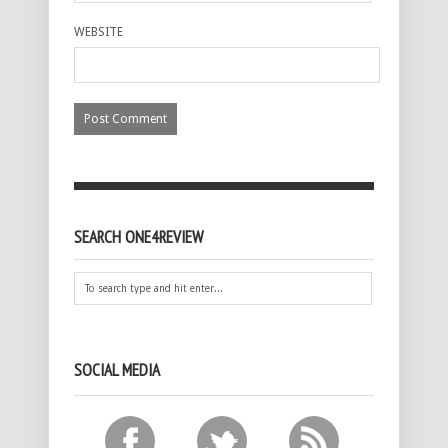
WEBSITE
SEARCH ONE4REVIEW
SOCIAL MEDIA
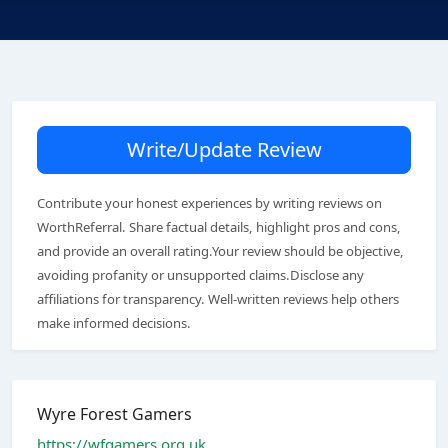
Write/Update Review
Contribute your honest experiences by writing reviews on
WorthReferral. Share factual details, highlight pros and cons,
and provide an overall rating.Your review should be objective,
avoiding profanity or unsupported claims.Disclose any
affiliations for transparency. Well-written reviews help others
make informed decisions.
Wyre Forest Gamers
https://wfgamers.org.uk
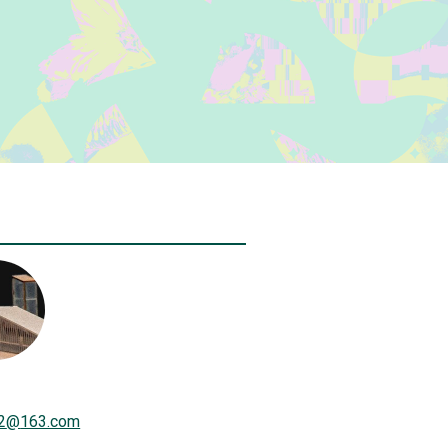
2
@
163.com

■ Task details ■
Each line in the listing above that includes "reviews" is to be copied.

■ Written reply ■
Contribute your honest experiences by writing reviews on
affiliations for transparency. Well-written reviews help others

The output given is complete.